5. Lack of a Community – and not the one you think!
They say being President of the US is a lonely job. True! And true of anyone at the head of any entity. Now, you’re heading up your blog, and most probably you’re alone in doing that. You’re juggling innumerable roles from editor, writer, designer, marketer, social media manager, advertising, affiliate partner manager, photographer, broadcaster, video editor and the list goes on. I don’t know about you, but I for sure am not as expert in all these roles as I ideally need to be to run my blog as amazingly as I’d like!
But, I’ve learned that imperfection and learning on the job are just fine and I’ve relaxed about posting perfectly and social media managing 24/7. I’ve also learned to find communities of like-minded blogger and solopreneur types. I find immense solace not just incredibly useful tips and resources from those fellow loners at the top. And I give back – sharing when I come across something of value to us all and also chipping in when a query or pain point is something I have expertise in to help resolve.
Any long-time blogger will attest to having had even close friends and family members be critical of their blogs or the time they spend on them (and not with the critics!).

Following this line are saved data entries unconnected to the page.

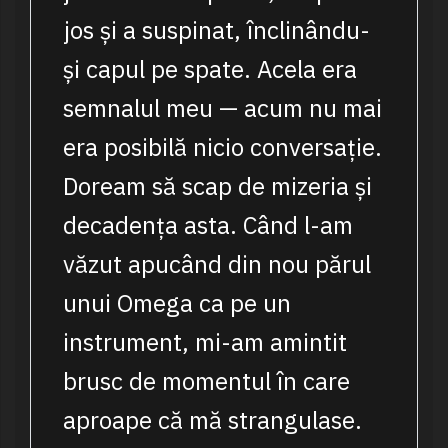
jos și a suspinat, înclinându-
și capul pe spate. Acela era
semnalul meu — acum nu mai
era posibilă nicio conversație.
Doream să scap de mizeria și
decadența asta. Când l-am
văzut apucând din nou părul
unui Omega ca pe un
instrument, mi-am amintit
brusc de momentul în care
aproape că mă strangulase.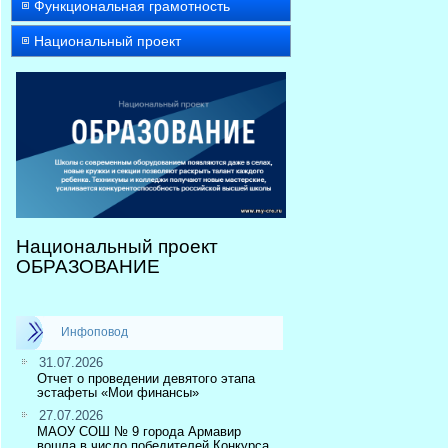
Функциональная грамотность
Национальный проект
Национальный проект
ОБРАЗОВАНИЕ
Инфоповод
31.07.2026
Отчет о проведении девятого этапа
эстафеты «Мои финансы»
27.07.2026
МАОУ СОШ № 9 города Армавир
вошла в число победителей Конкурса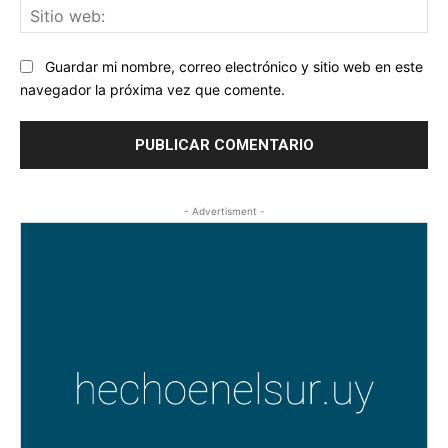
Sit
we
Guardar mi nombre, correo electrónico y sitio web en este
navegador la próxima vez que comente.
- Advertisment -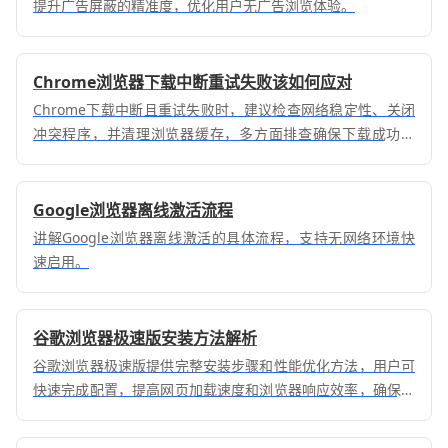
提升广告屏蔽的精准度，优化用户无广告浏览体验。
Chrome浏览器下载中断重试失败该如何应对
Chrome下载中断且重试失败时，建议检查网络稳定性、关闭
冲突程序，并清理浏览器缓存，多方面排查确保下载成功完
成。
Google浏览器离线激活流程
讲解Google浏览器离线激活的具体流程，支持无网络环境快
速启用。
谷歌浏览器极速版安装方法解析
谷歌浏览器极速版提供完整安装步骤和性能优化方法，用户可
快速完成配置，提高网页加载速度和浏览器响应效率，确保上
网体验流畅顺畅。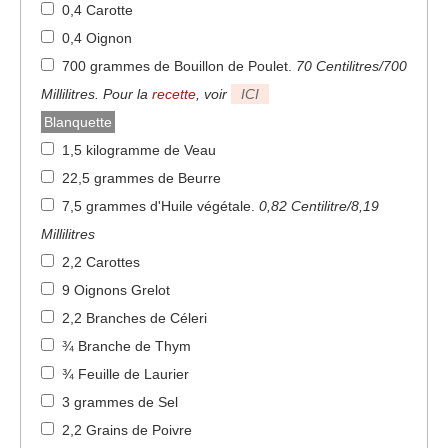
0,4 Carotte
0,4 Oignon
700 grammes de Bouillon de Poulet
.
70 Centilitres/700
Millilitres. Pour la
recette
, voir
ICI
Blanquette
1,5 kilogramme de Veau
22,5 grammes de Beurre
7,5 grammes d'Huile végétale
.
0,82 Centilitre/8,19
Millilitres
2,2 Carottes
9 Oignons Grelot
2,2 Branches de Céleri
¾ Branche de Thym
¾ Feuille de Laurier
3 grammes de Sel
2,2 Grains de Poivre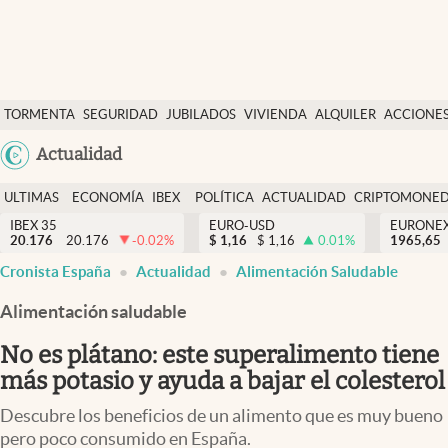
Últimas Noticias
TORMENTA
SEGURIDAD
JUBILADOS
VIVIENDA
ALQUILER
ACCIONE
Economía y finanzas
SOCIAL
Argentina
Actualidad
Política
España
Actualidad
ULTIMAS
ECONOMÍA
IBEX
POLÍTICA
ACTUALIDAD
CRIPTOMONE
México
NOTICIAS
Y
Y
IBEX 35
EURO-USD
EURONE
Criptomonedas
20.176
20.176
-0.02
%
$
1,16
$
1,16
0.01
%
USA
1965,65
FINANZAS
EURO
Cronista España
Actualidad
Alimentación Saludable
Colombia
España
Uruguay
Alimentación saludable
No es plátano: este superalimento tiene
más potasio y ayuda a bajar el colesterol
Descubre los beneficios de un alimento que es muy bueno
pero poco consumido en España.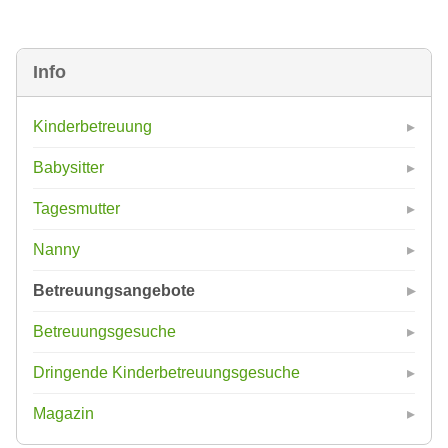
Info
Kinderbetreuung
Babysitter
Tagesmutter
Nanny
Betreuungsangebote
Betreuungsgesuche
Dringende Kinderbetreuungsgesuche
Magazin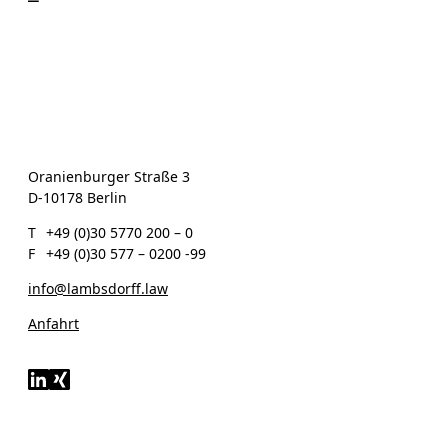
Oranienburger Straße 3
D-10178 Berlin
T
+49 (0)30 5770 200 – 0
F
+49 (0)30 577 – 0200 -99
info@lambsdorff.law
Anfahrt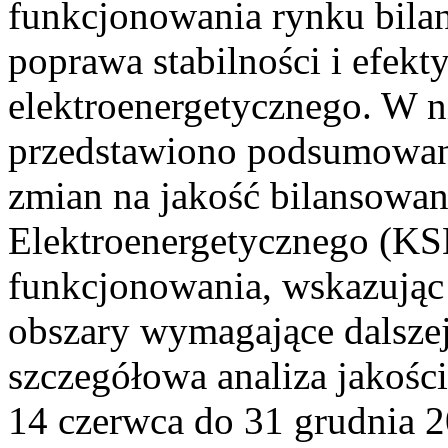
funkcjonowania rynku bilan
poprawa stabilności i efek
elektroenergetycznego. W n
przedstawiono podsumowa
zmian na jakość bilansowa
Elektroenergetycznego (KS
funkcjonowania, wskazując 
obszary wymagające dalszej
szczegółowa analiza jakośc
14 czerwca do 31 grudnia 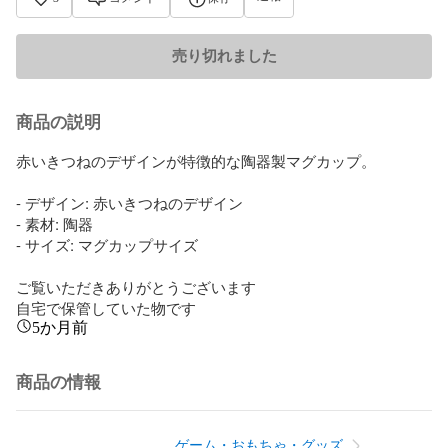
売り切れました
商品の説明
赤いきつねのデザインが特徴的な陶器製マグカップ。

- デザイン: 赤いきつねのデザイン

- 素材: 陶器

- サイズ: マグカップサイズ

ご覧いただきありがとうございます

自宅で保管していた物です
5か月前
商品の情報
ゲーム・おもちゃ・グッズ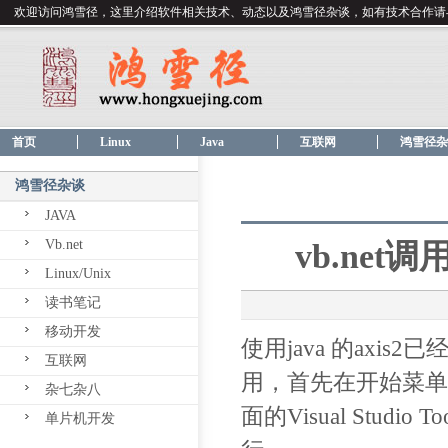
欢迎访问鸿雪径，这里介绍软件相关技术、动态以及鸿雪径杂谈，如有技术合作请
首页
Linux
Java
互联网
鸿雪径杂
鸿雪径杂谈
JAVA
Vb.net
vb.net调用
Linux/Unix
读书笔记
移动开发
使用java 的axis2已
互联网
用，首先在开始菜单找到 M
杂七杂八
面的Visual Studio
单片机开发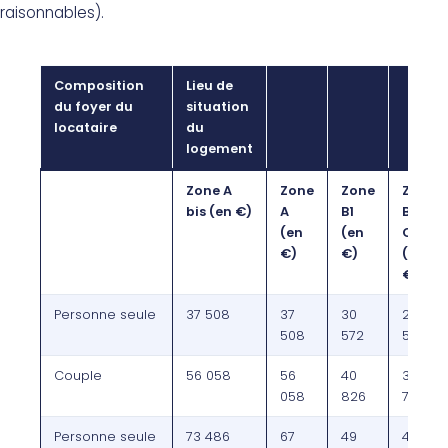
raisonnables).
Composition
Lieu de
du foyer du
situation
locataire
du
logement
Zone A
Zone
Zone
Zone
bis (en €)
A
B1
B2 et
(en
(en
C
€)
€)
(en
€)
Personne seule
37 508
37
30
27
508
572
515
Couple
56 058
56
40
36
058
826
743
Personne seule
73 486
67
49
44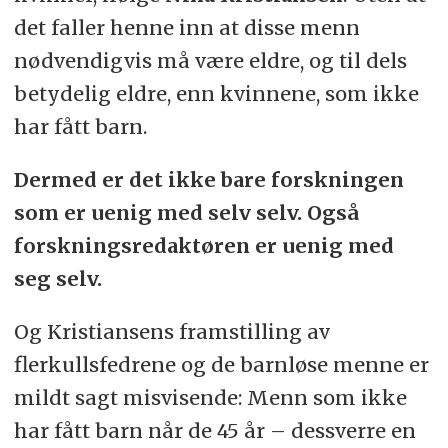
det faller henne inn at disse menn
nødvendigvis må være eldre, og til dels
betydelig eldre, enn kvinnene, som ikke
har fått barn.
Dermed er det ikke bare forskningen
som er uenig med selv selv. Også
forskningsredaktøren er uenig med
seg selv.
Og Kristiansens framstilling av
flerkullsfedrene og de barnløse menne er
mildt sagt misvisende: Menn som ikke
har fått barn når de 45 år – dessverre en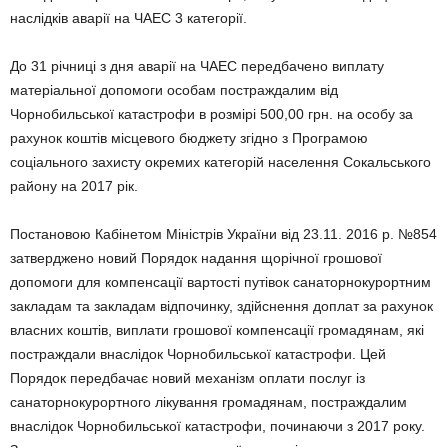
наслідків аварії на ЧАЕС 3 категорії.
До 31 річниці з дня аварії на ЧАЕС передбачено виплату
матеріальної допомоги особам постраждалим від
Чорнобильської катастрофи в розмірі 500,00 грн. на особу за
рахунок коштів місцевого бюджету згідно з Програмою
соціального захисту окремих категорій населення Сокальського
району на 2017 рік.
Постановою Кабінетом Міністрів України від 23.11. 2016 р. №854
затверджено новий Порядок надання щорічної грошової
допомоги для компенсації вартості путівок санаторнокурортним
закладам та закладам відпочинку, здійснення доплат за рахунок
власних коштів, виплати грошової компенсації громадянам, які
постраждали внаслідок Чорнобильської катастрофи. Цей
Порядок передбачає новий механізм оплати послуг із
санаторнокурортного лікування громадянам, постраждалим
внаслідок Чорнобильської катастрофи, починаючи з 2017 року.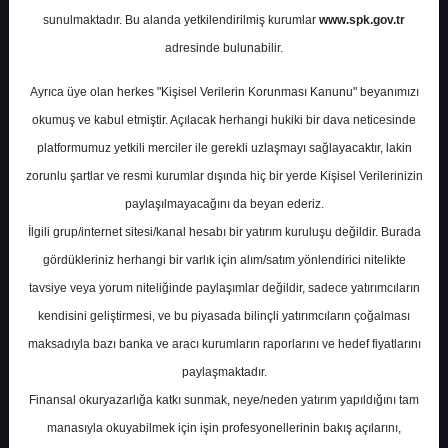
Potansiyel
%0.00
sunulmaktadır. Bu alanda yetkilendirilmiş kurumlar
www.spk.gov.tr
Getiri
adresinde bulunabilir.
Al
0
0
Ayrıca üye olan herkes "Kişisel Verilerin Korunması Kanunu" beyanımızı
Salı, 02 Haziran 2026
okumuş ve kabul etmiştir. Açılacak herhangi hukiki bir dava neticesinde
platformumuz yetkili merciler ile gerekli uzlaşmayı sağlayacaktır, lakin
zorunlu şartlar ve resmi kurumlar dışında hiç bir yerde Kişisel Verilerinizin
paylaşılmayacağını da beyan ederiz.
İlgili grup/internet sitesi/kanal hesabı bir yatırım kuruluşu değildir. Burada
gördükleriniz herhangi bir varlık için alım/satım yönlendirici nitelikte
tavsiye veya yorum niteliğinde paylaşımlar değildir, sadece yatırımcıların
En Yüksek Tahmin
305,00 ₺
kendisini geliştirmesi, ve bu piyasada bilinçli yatırımcıların çoğalması
Ortalama Fiyat Tahmini
250,76 ₺
maksadıyla bazı banka ve aracı kurumların raporlarını ve hedef fiyatlarını
En Düşük Tahmin
200,00 ₺
paylaşmaktadır.
Ortalama Getiri Potansiyeli
%30.33
Finansal okuryazarlığa katkı sunmak, neye/neden yatırım yapıldığını tam
manasıyla okuyabilmek için işin profesyonellerinin bakış açılarını,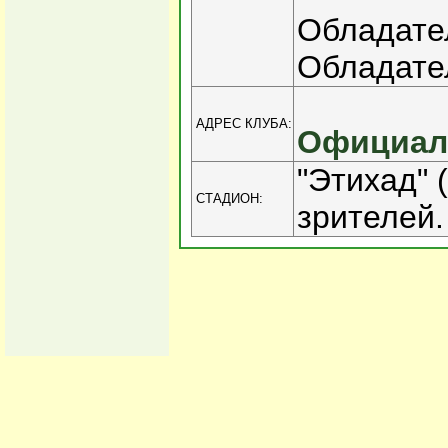
Обладател
Обладател
АДРЕС КЛУБА:
Официаль
"Этихад" 
СТАДИОН:
зрителей.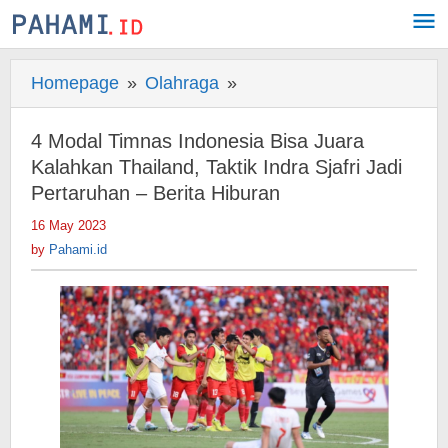
Skip
to
content
Homepage
»
Olahraga
»
4
Modal
Timnas
4 Modal Timnas Indonesia Bisa Juara
Indonesia
Kalahkan Thailand, Taktik Indra Sjafri Jadi
Bisa
Pertaruhan – Berita Hiburan
Juara
16 May 2023
by
Kalahkan
Pahami.id
by
Pahami.id
Thailand,
Taktik
Indra
Sjafri
Jadi
Pertaruhan
-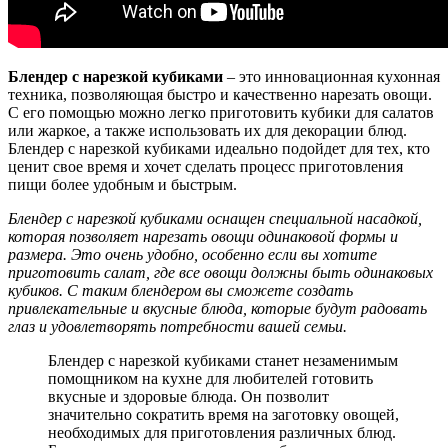
Блендер с нарезкой кубиками
– это инновационная кухонная
техника, позволяющая быстро и качественно нарезать овощи.
С его помощью можно легко приготовить кубики для салатов
или жаркое, а также использовать их для декорации блюд.
Блендер с нарезкой кубиками идеально подойдет для тех, кто
ценит свое время и хочет сделать процесс приготовления
пищи более удобным и быстрым.
Блендер с нарезкой кубиками оснащен специальной насадкой,
которая позволяет нарезать овощи одинаковой формы и
размера. Это очень удобно, особенно если вы хотите
приготовить салат, где все овощи должны быть одинаковых
кубиков. С таким блендером вы сможете создать
привлекательные и вкусные блюда, которые будут радовать
глаз и удовлетворять потребности вашей семьи.
Блендер с нарезкой кубиками станет незаменимым
помощником на кухне для любителей готовить
вкусные и здоровые блюда. Он позволит
значительно сократить время на заготовку овощей,
необходимых для приготовления различных блюд.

Fair point – we don’t wish to hide away from real life to give all to our online spaces. However, if you time manage and ease your blogging burden using the tips above in this post, and you still find lots of people being negative or not understanding your passion for blogging, then you’ll need to find some community online to kick in with support.
I belong to an amazing, motivated, caring and kick-arse great Instagram group that supports each member whether one with less than 100 or over 75K followers. The collaboration is a win-win for all, and successes and slow growth woes are aired equally and all voices find answers and helping like-minds.
Whatever your blog topic or preferred social platform, you will find communities in your sphere who can help on almost anything in growing your blog and as a blogger.
My next post is on just that – I’m going to research and document some of the most valuable and amazing communities out there online to join to give you a community of support. Growing a community of subscribers and fans is probably what you thought this point was about. But without your own community of support, you’ll never serve that other community as you would wish!
The moment I realized I don’t have those problems gave me an motivation boost!
So glad it acted as motivation! I can see that your site / blog has little need to worry on that front! It’s a wonderful resource. Your comment actually prompts me to add a checklist to this post as it’s such an epic length, it’s might help to have a shorter quick-hit list to breeze through to see the key elements a long-term, successful blog needs! You’ve motivated me too!